Another controversy exploded when the SBA’s inspector general said there was evidence of “widespread potential fraud” and a lack of internal safeguards in the program, potentially leading to hundreds of millions of dollars in inappropriate payments.
“Throwing more cash and raising caps at a troubled program is not a solution,” Taxpayers for Common Sense President Steve Ellis said. “It’s a recipe for waste and frustration.”
Funding for the program was absent from Republicans’ initial pandemic relief proposal late last month. It was a glaring omission as they proposed $250 billion to restart the Paycheck Protection Program and create a brand new long-term loan effort to direct capital to struggling businesses. Senate Small Business Chairman Marco Rubio (R-Fla.) drafted the small business aid plan.
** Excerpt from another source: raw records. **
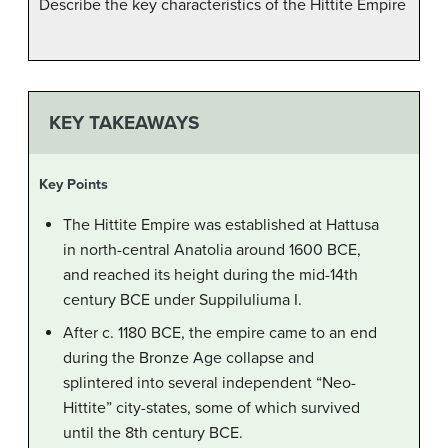
Describe the key characteristics of the Hittite Empire
KEY TAKEAWAYS
Key Points
The Hittite Empire was established at Hattusa
in north-central Anatolia around 1600 BCE,
and reached its height during the mid-14th
century BCE under Suppiluliuma I.
After c. 1180 BCE, the empire came to an end
during the Bronze Age collapse and
splintered into several independent “Neo-
Hittite” city-states, some of which survived
until the 8th century BCE.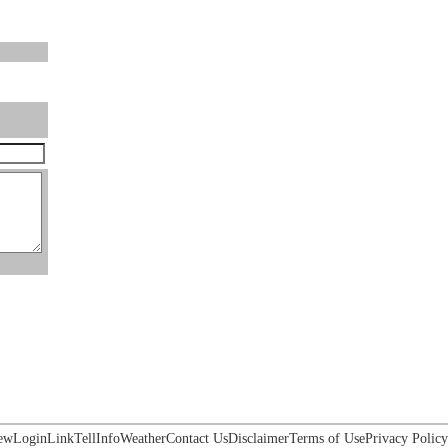
ew
Login
Link
Tell
Info
Weather
Contact Us
Disclaimer
Terms of Use
Privacy Policy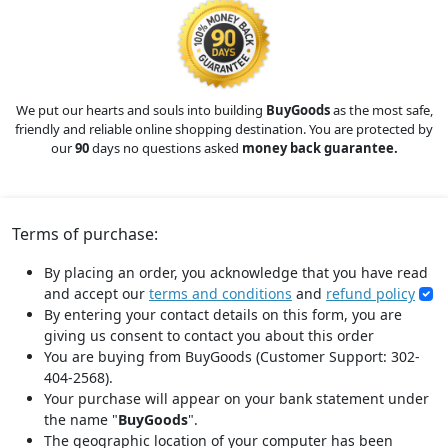
We put our hearts and souls into building
BuyGoods
as the most safe,
friendly and reliable online shopping destination. You are protected by
our
90
days no questions asked
money back guarantee.
Terms of purchase:
By placing an order, you acknowledge that you have read
and accept our
terms and conditions
and
refund policy
By entering your contact details on this form, you are
giving us consent to contact you about this order
You are buying from BuyGoods (Customer Support: 302-
404-2568).
Your purchase will appear on your bank statement under
the name "
BuyGoods
".
The geographic location of your computer has been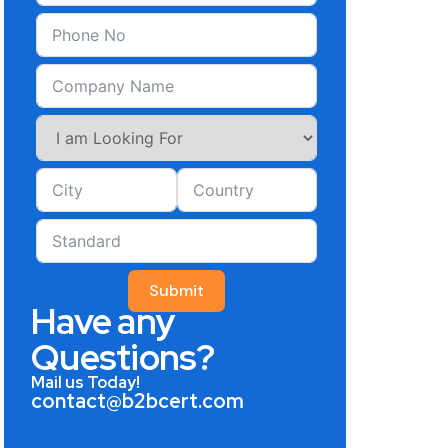
Submit
Have any
Questions?
Mail us Today!
contact@b2bcert.com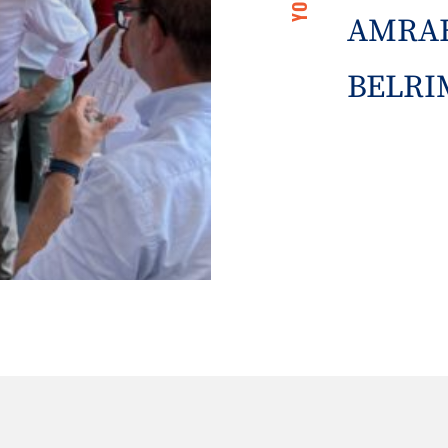
AMRAE
BELRIM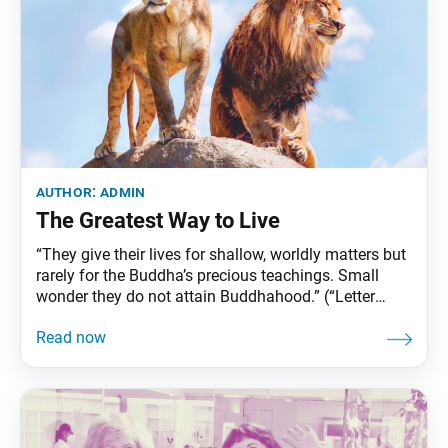
author:
admin
The Greatest Way to Live
“They give their lives for shallow, worldly matters but
rarely for the Buddha’s precious teachings. Small
wonder they do not attain Buddhahood.” (“Letter
from Sado,” The Writings of Nichiren Daishonin, vol.
1, p. 301) Background What is the purpose of life?
What do we live for? How can we best use our lives?
Nichiren Daishonin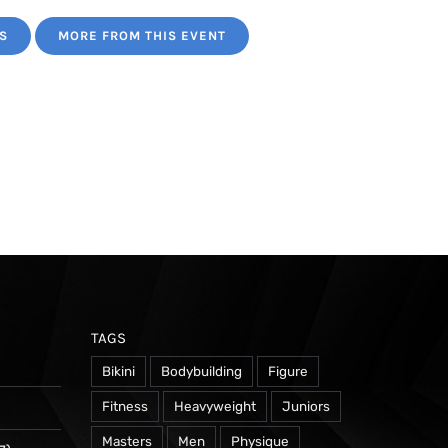
S
MORE FROM THIS EVENT
TAGS
Bikini
Bodybuilding
Figure
Fitness
Heavyweight
Juniors
Masters
Men
Physique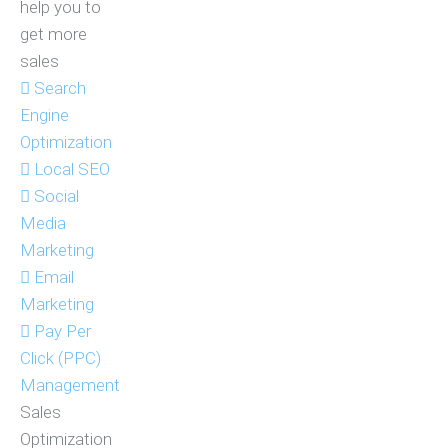
help you to
get more
sales
Search
Engine
Optimization
Local SEO
Social
Media
Marketing
Email
Marketing
Pay Per
Click (PPC)
Management
Sales
Optimization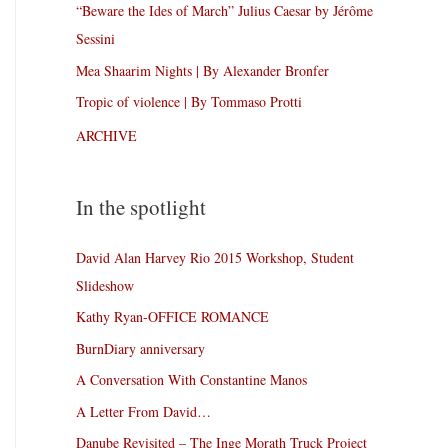
“Beware the Ides of March” Julius Caesar by Jérôme
Sessini
Mea Shaarim Nights | By Alexander Bronfer
Tropic of violence | By Tommaso Protti
ARCHIVE
In the spotlight
David Alan Harvey Rio 2015 Workshop, Student
Slideshow
Kathy Ryan-OFFICE ROMANCE
BurnDiary anniversary
A Conversation With Constantine Manos
A Letter From David…
Danube Revisited – The Inge Morath Truck Project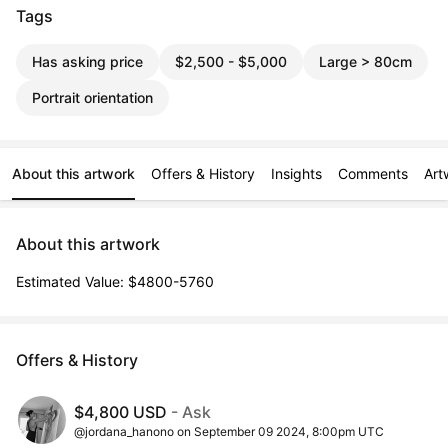
Tags
Has asking price
$2,500 - $5,000
Large > 80cm
Portrait orientation
About this artwork
Offers & History
Insights
Comments
Art
About this artwork
Estimated Value: $4800-5760
Offers & History
$4,800 USD
- Ask
@jordana_hanono on September 09 2024, 8:00pm UTC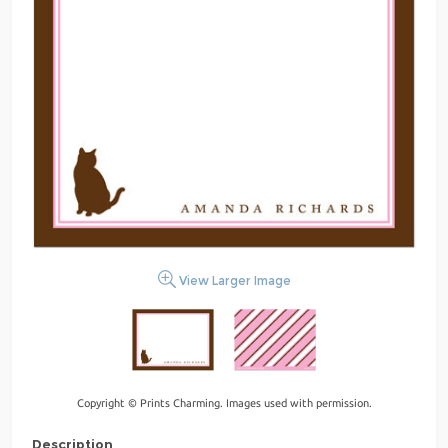
View Larger Image
Copyright © Prints Charming. Images used with permission.
Description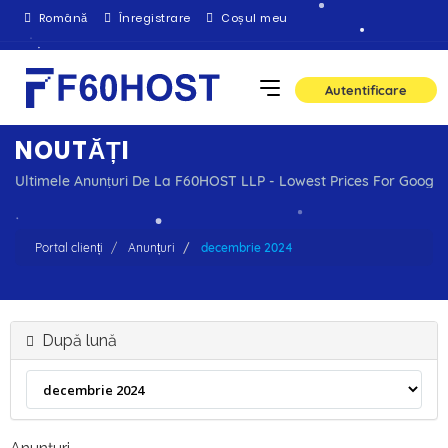
Română
Înregistrare
Coșul meu
Autentificare
NOUTĂȚI
Ultimele Anunțuri De La F60HOST LLP - Lowest Prices For Goog
Portal clienți
Anunțuri
decembrie 2024
După lună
Cardin, who has worked with Rubio on small business relief measures during the pandemic, said the SBA’s execution of EIDL has been disappointing. But he said it’s worth bolstering the program because the direct aid is critical for employers that don’t have access to private lenders, including smaller and minority-owned businesses. EIDL also provides money for a wider range of expenses than the Paycheck Protection Program, which is focused on encouraging businesses to maintain their payrolls.
“We need to provide significantly greater funds so they can leverage them into a larger number of grants and eliminate the $150,000 cap they arbitrarily put in the program,” he said.
In Cardin’s view, the Trump administration did not give EIDL the same degree of attention as the Paycheck Protection Program. Congress didn’t know how much money to devote to the programs at the outset, either, he added.
“It didn’t have the funding it needed,” he said.
House Democrats proposed $10 billion for EIDL grants in the $3 trillion economic relief package they passed in May. House Small Business Chairwoman Nydia Velazquez (D-N.Y.) is supportive of much more, according to a spokesperson, “because small employers continue to reach out with dire stories of closures and the need for more assistance.”
“We look forward to reviewing a formal proposal from the Democrats once it is made, but remain concerned by the SBA IG’s findings,” a Rubio spokesperson said.
Democrats share the concerns about abuse and say they should be addressed but not at the expense of more aid.
“We should do everything we can to eliminate fraud, but the solution isn’t to cut off an important source of financing that will help keep small businesses alive,” said Sen. Brian Schatz (D-Hawaii), who has a bill with Sen. Catherine Cortez Masto (D-Nev.) to appropriate more funding for EIDL and lower its interest rates.
One of the leading proposals, from Sens. Jacky Rosen (D-Nev.) and John Cornyn (R-Texas), would provide another $100 billion for disaster loans and $80 billion for grants. Their bill would prohibit the SBA from imposing maximum caps lower than those set by Congress. Business owners who faced the $150,000 cap when they received EIDL loans would be able to apply to receive the difference.
Cardin has called for similar measures and said he liked the legislation. Congress could also look at allowing the loans to be forgiven, he said, similar to the Paycheck Protection Program.
“More work needs to be done by SBA to ensure that the program runs smoothly and provides funding to small businesses in a timely manner,” Rosen said. “However, given that the agency has now had nearly half a year to become familiar with the program and has set up the internal systems to expand the program’s reach nationally, they should have the tools and capability to execute EIDL.”